Fakir Baykurt - Eşekli Kütüphaneci kitabı için internette en çok yapılan aramalardan birisi de Eşekli Kütüphaneci PDF linkidir. İnternette ücretli olarak satılan çoğu kitabın PDFleri bulunmaktadır. Ancak bu PDF'leri yasal olmayan yollarla indirmek ve kullanmak hem yasalara hem de ahlaka aykırıdır. Yayın evlerinin sitesinden PDF satılıyorsa indirebilirsiniz.
Kitabın Yazarı Fakir Baykurt Kimdir?
Fakir Baykurt (Asıl adı Tahir'dir) (d. 15 Haziran 1929, Burdur - 11 Ekim 1999, Almanya) Türk yazar, sendikacıdır.
Çocukluğu
Fakir Baykurt (Asıl adı Tahir'dir) Burdur'un Yeşilova ilçesine bağlı Akçaköy'de doğdu, Doğum tarihi kesin olarak bilinmemekle beraber şu sözleri ile 1929 yılında haziran ortası olduğu varsayılmaktadır; "1929 doğumlu olduğum doğru. Ay, gün bilinmiyordu. Anamla konuştuk. Köyde orak mevsimi. Tarlada sancılanıp eve gelmiş. Haziran ortasıdır..." Tahir Baykurt'un annesinin adı Elif ve babasının adı Veli'dir. Doğduğunda ona savaşlarda vurulup geri dönmeyen Amcasının adı olan Tahir adı verilir. Tahir 1936 yılında Akçaköy İlkokulu'na başlar ve iki yıl sonra babasını kaybeder. Babasının ölümünden sonra dayısı Osman Erdoğuş tarafından Balıkesir iline bağlı Burhaniye köyüne götürülür ve orada dayısının yanında dokumacılık yapmaya başlar. II. Dünya Savaşı'nın başlaması ile dayısı askere alınır ve Tahir Akçaköy'e dönerek okula devam etme imkânı bulur. 1942 yılında ağır bir sıtma geçirir bu dönem aynı zamanda şiir yazmaya başladığı dönemdir.
Köy Enstitüsü yılları
İlkokulu bitirdikten sonra Isparta Gönen Köy Enstitüsü'ne yazılır. Köy enstitüsü yıllarında özellikle şiire olan ilgisi artar, kendini okumaya verir. Bu dönemde özellikle Türkçe'ye çevrilen klasikleri okur. Fakir Baykurt Köy enstitüsündeki yıllarını ve kendisine kazandırdıklarını şu şekilde anlatmıştır;
"...Köy enstitüsü benim için olağanüstü bir fırsat oldu. İlkokulu bitirdikten sonra gidebileceğim başka hiçbir okul yoktu. Ailemin gücü yetmezdi. Ben okumak istiyordum enstitü benim gibi köy çocuklarını çağırıyordu..."

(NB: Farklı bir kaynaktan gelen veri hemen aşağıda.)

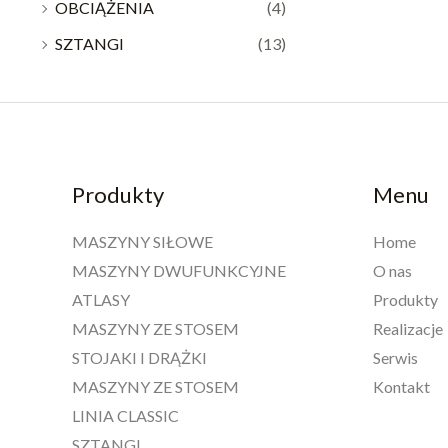
OBCIĄŻENIA
(4)
SZTANGI
(13)
Produkty
Menu
MASZYNY SIŁOWE
Home
MASZYNY DWUFUNKCYJNE
O nas
ATLASY
Produkty
MASZYNY ZE STOSEM
Realizacje
STOJAKI I DRĄŻKI
Serwis
MASZYNY ZE STOSEM
Kontakt
LINIA CLASSIC
SZTANGI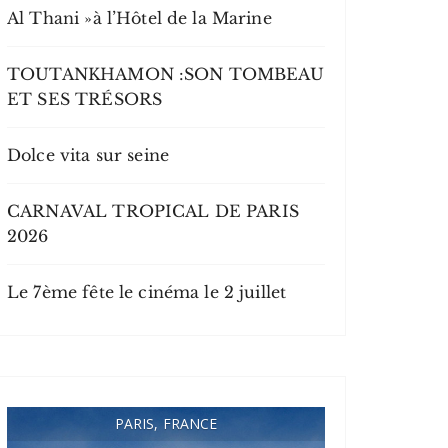
Al Thani »à l’Hôtel de la Marine
TOUTANKHAMON :SON TOMBEAU
ET SES TRÉSORS
Dolce vita sur seine
CARNAVAL TROPICAL DE PARIS
2026
Le 7ème fête le cinéma le 2 juillet
PARIS, FRANCE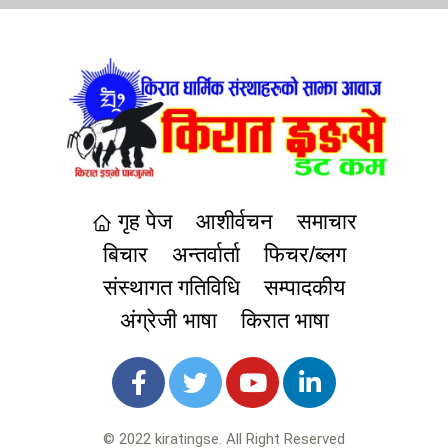
गृह पेज
आशीर्वचन
समाचार
बिचार
अन्तर्वार्ता
फिचर/ब्लग
संस्थागत गतिविधि
सम्पादकीय
अंग्रेजी भाषा
किरात भाषा
© 2022 kiratingse. All Right Reserved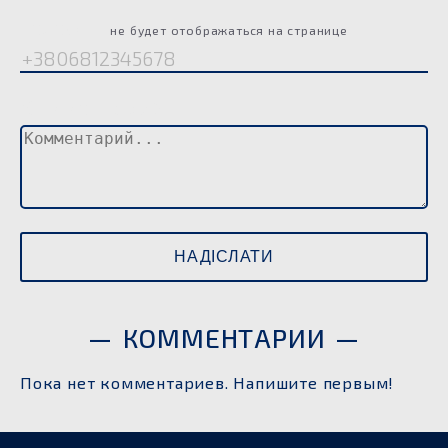
Телефон
не будет отображаться на странице
Комментарий
КОММЕНТАРИИ
Пока нет комментариев. Напишите первым!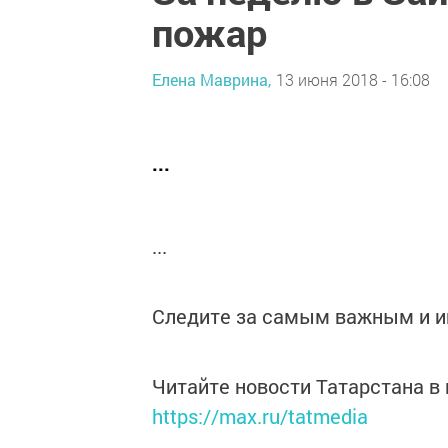
пожар
Елена Маврина,
13 июня 2018 - 16:08
...
...
Следите за самым важным и 
Читайте новости Татарстана 
https://max.ru/tatmedia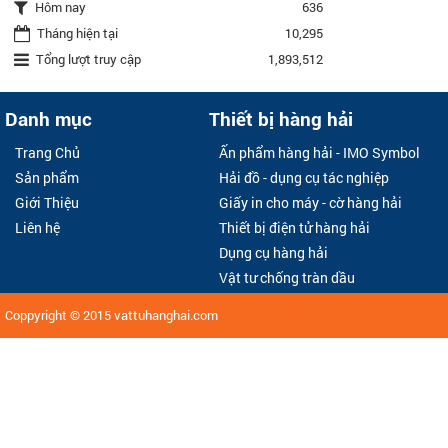
Hôm nay
636
Tháng hiện tại
10,295
Tổng lượt truy cập
1,893,512
Danh mục
Thiết bị hàng hải
Trang Chủ
Ấn phẩm hàng hải - IMO Symbol
Sản phẩm
Hải đồ - dụng cụ tác nghiệp
Giới Thiệu
Giấy in cho máy - cờ hàng hải
Liên hệ
Thiết bị điện tử hàng hải
Dụng cụ hàng hải
Vật tư chống tràn dầu
Coppyright © 2015
vattuhanghai.com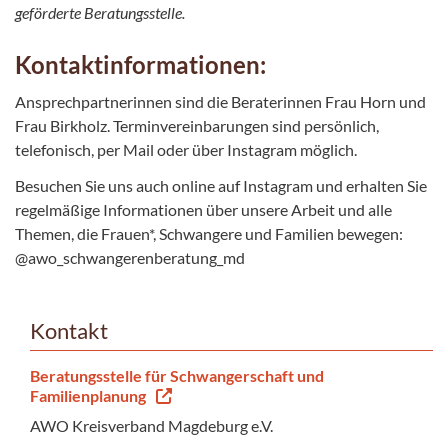
geförderte Beratungsstelle.
Kontaktinformationen:
Ansprechpartnerinnen sind die Beraterinnen Frau Horn und
Frau Birkholz. Terminvereinbarungen sind persönlich,
telefonisch, per Mail oder über Instagram möglich.
Besuchen Sie uns auch online auf Instagram und erhalten Sie
regelmäßige Informationen über unsere Arbeit und alle
Themen, die Frauen*, Schwangere und Familien bewegen:
@awo_schwangerenberatung_md
Kontakt
Beratungsstelle für Schwangerschaft und
Familienplanung
AWO Kreisverband Magdeburg e.V.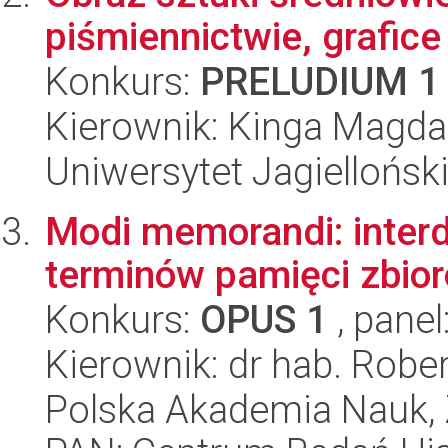
piśmiennictwie, grafice
Konkurs:
PRELUDIUM 1
Kierownik: Kinga Magda
Uniwersytet Jagielloński
Modi memorandi: interd
terminów pamięci zbio
Konkurs:
OPUS 1
, panel
Kierownik: dr hab. Robe
Polska Akademia Nauk,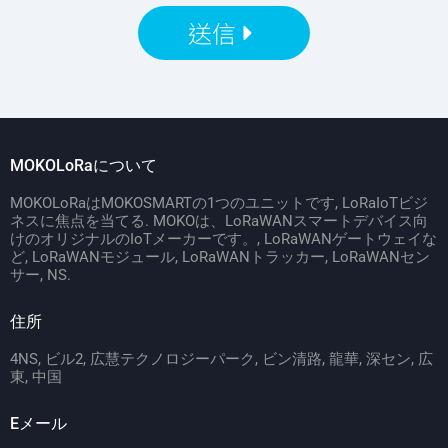
送信
MOKOLoRaについて
MOKOLoRaはMOKOSMARTの1つのユニットです, LoRaIoTビジ
ネスに焦点を当てる. MOKOは、LoRaWANスマートデバイス向
けのオリジナルのIoTメーカーです。, LoRaWANゲートウェイな
ど, LoRaWANモジュール, LoRaWANトラッカー, LoRaWANセン
サー, NS.
住所
4NS, ビル2, 広慧テクノロジーパーク, ビン清路, 龍華, 深セン, 広
東, 中国
Eメール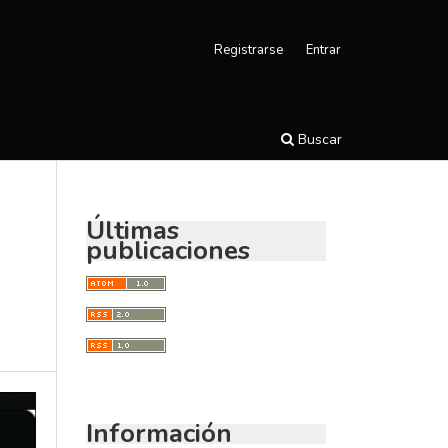
Registrarse
Entrar
Buscar
Últimas
publicaciones
Información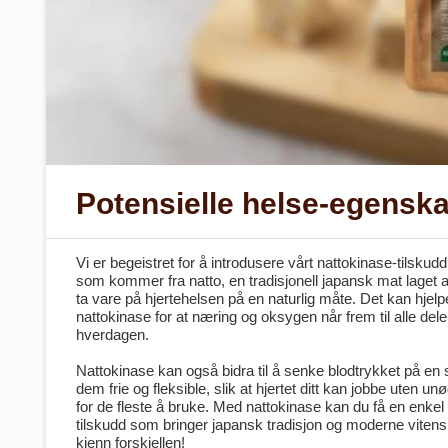
Potensielle helse-egensk
Vi er begeistret for å introdusere vårt nattokinase-tilskud
som kommer fra natto, en tradisjonell japansk mat laget 
ta vare på hjertehelsen på en naturlig måte. Det kan hjel
nattokinase for at næring og oksygen når frem til alle dele
hverdagen.
Nattokinase kan også bidra til å senke blodtrykket på en
dem frie og fleksible, slik at hjertet ditt kan jobbe uten un
for de fleste å bruke. Med nattokinase kan du få en enkel
tilskudd som bringer japansk tradisjon og moderne vitens
kjenn forskjellen!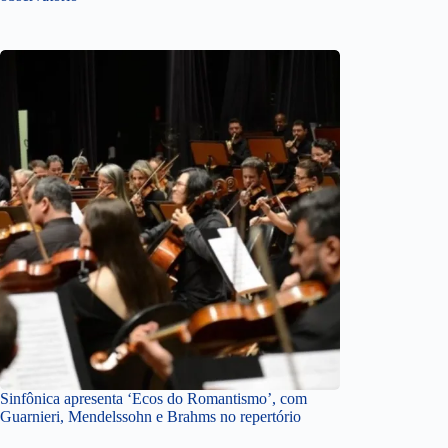
Sinfônica apresenta ‘Ecos do Romantismo’, com
Guarnieri, Mendelssohn e Brahms no repertório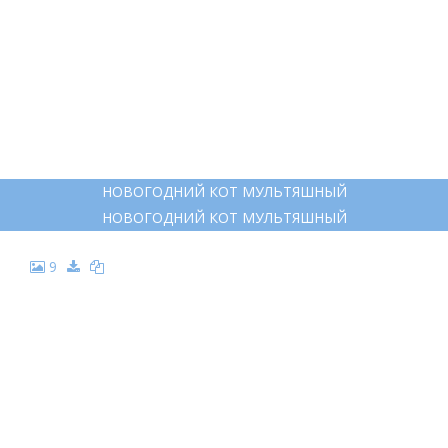
НОВОГОДНИЙ КОТ МУЛЬТЯШНЫЙ
НОВОГОДНИЙ КОТ МУЛЬТЯШНЫЙ
9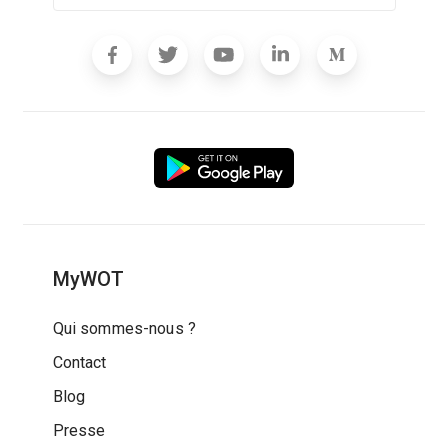
MyWOT
Qui sommes-nous ?
Contact
Blog
Presse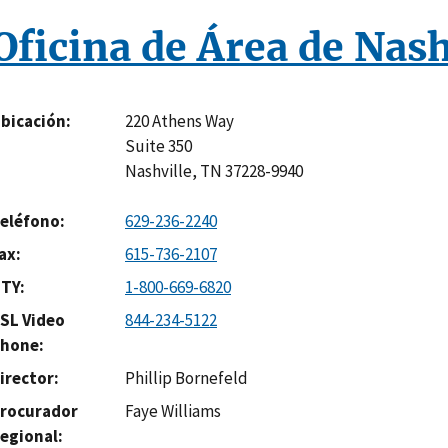
Oficina de Área de Nash
220 Athens Way
bicación
Suite 350
Nashville
,
TN
37228-9940
eléfono
629-236-2240
ax
615-736-2107
TY
1-800-669-6820
SL Video
844-234-5122
hone
irector
Phillip Bornefeld
rocurador
Faye Williams
egional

"...Klasiklerin en iyi okuru enstitülü gençlerdi. Ceplerimizi ona göre yaptırırdık, kitap sığsın. Kız arkadaşlarımız koyun kuzu gütmeye giderken, torbaya azıkla birlikte kitap da katardı..."

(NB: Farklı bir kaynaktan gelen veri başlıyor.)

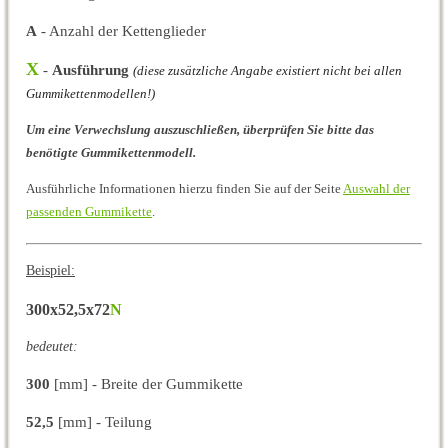
A
- Anzahl der Kettenglieder
X
-
Ausführung
(diese zusätzliche Angabe existiert nicht bei allen
Gummikettenmodellen!)
Um eine Verwechslung auszuschließen, überprüfen Sie bitte das
benötigte Gummikettenmodell.
Ausführliche Informationen hierzu finden Sie auf der Seite
Auswahl der
passenden Gummikette
.
Beispiel:
300x52,5x72
N
bedeutet:
300
[mm] - Breite der Gummikette
52,5
[mm] - Teilung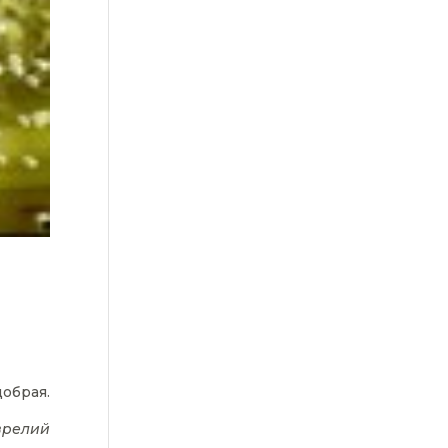
добрая.
врелий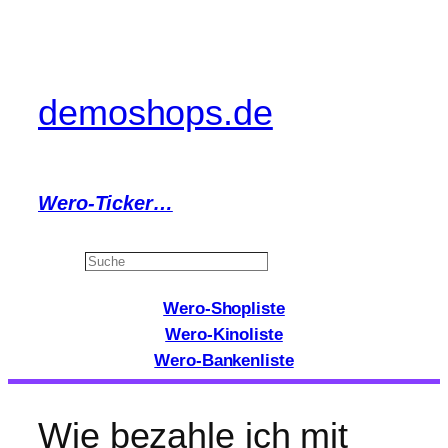
Zum
Inhalt
springen
demoshops.de
Wero-Ticker…
Search
Wero-Shopliste
Wero-Kinoliste
Wero-Bankenliste
Wie bezahle ich mit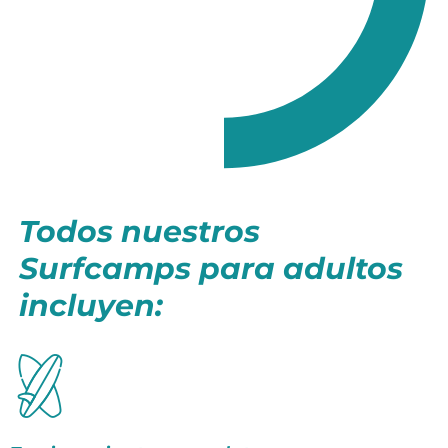
Todos nuestros
Surfcamps para adultos
incluyen: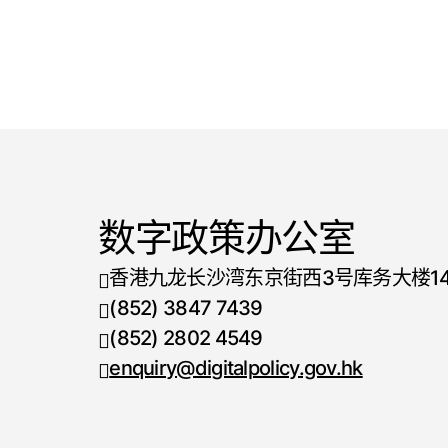
数字政策办公室
香港九龙长沙湾东京街西3号库务大楼1
(852) 3847 7439
电话号码
(852) 2802 4549
传真号码
enquiry@digitalpolicy.gov.hk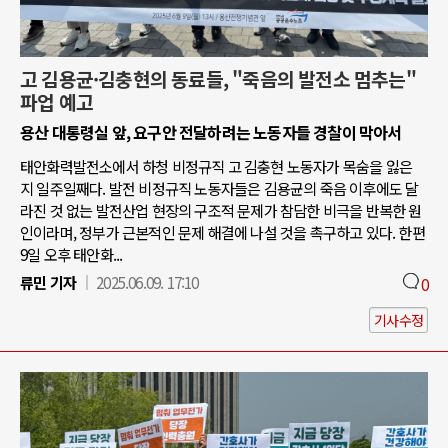
고 김용균·김충현의 동료들, "죽음의 발전소 멈추는"
파업 예고
용산 대통령실 앞, 요구안 전달하려는 노동자들 경찰이 막아서
태안화력발전소에서 하청 비정규직 고 김충현 노동자가 목숨을 잃은
지 일주일째다. 발전 비정규직 노동자들은 김용균의 죽음 이후에도 달
라진 것 없는 발전산업 현장의 구조적 문제가 참담한 비극을 반복한 원
인이라며, 정부가 근본적인 문제 해결에 나설 것을 촉구하고 있다. 한편
9일 오후 태안화...
류민 기자
2025.06.09. 17:10
0
기사수정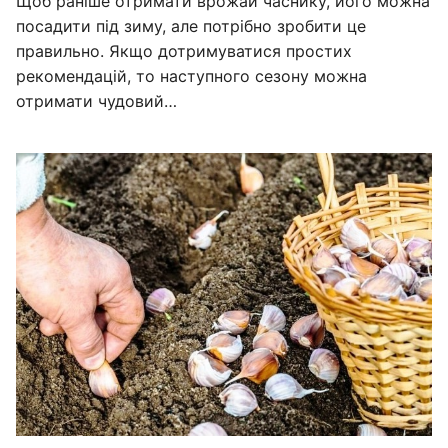
Щоб раніше отримати врожай часнику, його можна
посадити під зиму, але потрібно зробити це
правильно. Якщо дотримуватися простих
рекомендацій, то наступного сезону можна
отримати чудовий…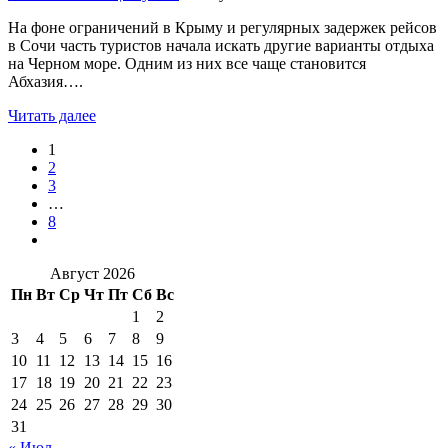
На фоне ограничений в Крыму и регулярных задержек рейсов
в Сочи часть туристов начала искать другие варианты отдыха
на Черном море. Одним из них все чаще становится
Абхазия….
Читать далее
1
2
3
…
8
Август 2026
Пн
Вт
Ср
Чт
Пт
Сб
Вс
1
2
3
4
5
6
7
8
9
10
11
12
13
14
15
16
17
18
19
20
21
22
23
24
25
26
27
28
29
30
31
« Июл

Bu yıllarda Bursa Cezaevi'nde olan Nazım Hikmet'in şiirleri ise gizli gizli yayılmaktadır. Tahir Baykurt da bu dönem Nazım Hikmet'in şiirlerini bulur ve gizli gizli okumaya başlar.

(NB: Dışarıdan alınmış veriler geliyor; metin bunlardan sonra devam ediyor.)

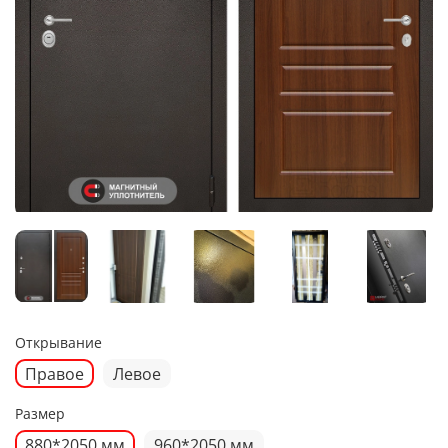
Открывание
Правое
Левое
Размер
880*2050 мм
960*2050 мм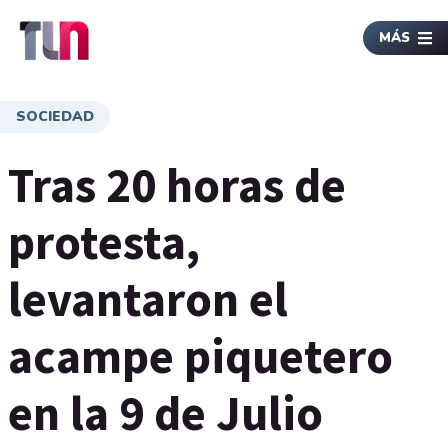
MÁS
SOCIEDAD
Tras 20 horas de
protesta,
levantaron el
acampe piquetero
en la 9 de Julio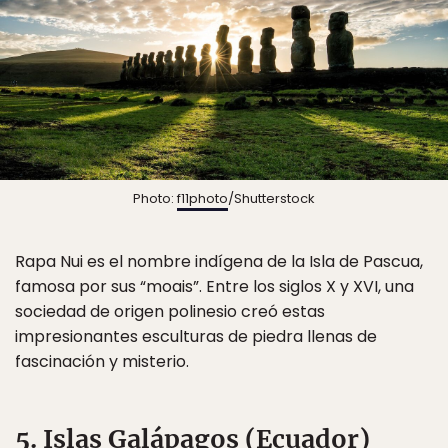
Photo:
f11photo
/Shutterstock
Rapa Nui es el nombre indígena de la Isla de Pascua,
famosa por sus “moais”. Entre los siglos X y XVI, una
sociedad de origen polinesio creó estas
impresionantes esculturas de piedra llenas de
fascinación y misterio.
5. Islas Galápagos (Ecuador)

"...Kitaplıkta Nazım Hikmet'in kitapları yoktu. Yasaklandığını öğrenince Çivril'in bir köyüne gidip onları buldum. Nazım'ın yedi kitabını kendi yaptığım defterlere kitap harfleri ile yazıp defalarca okudum."
Köy enstitüsü yıllarında ilk şiiri Fesleğen Kolum Eskişehir'de çıkan Türke Doğru dergisinde çıkar. Edebiyata olan ilgisinden dolayı enstitüde de kitaplığın yönetimine seçilir ve daha fazla okuma fırsatı bulur. 1947 yılında Köy Enstitüleri ve Kaynak Dergisi'nde şiirleri çıkar ve bu yıllarda önce şiirlerinde daha sonra tüm yazılarında Fakir Baykurt adını kullanmaya başlar. Köy enstitüleri üzerindeki baskıların artması ile birlikte tüm enstitülere daha baskıcı yönetimler atanmaya başlar. Bu dönemde enstitüler daha önceki bir çok özelliğini yitirmeye başlarken eski öğrencilerin yaşam alışkanlıkları da bu yeni yönetimlerce sorun olmaya başlar. Fakir Baykurt da yeni atanan müdürle sorunlar yaşar ve defalarca kovuşturmaya maruz kalır. Ancak 1947 yılında Köy enstitüsünü başarı ile bitirir ve Yeşilova'nın Kavacık Köyü'ne öğretmen olarak atanır.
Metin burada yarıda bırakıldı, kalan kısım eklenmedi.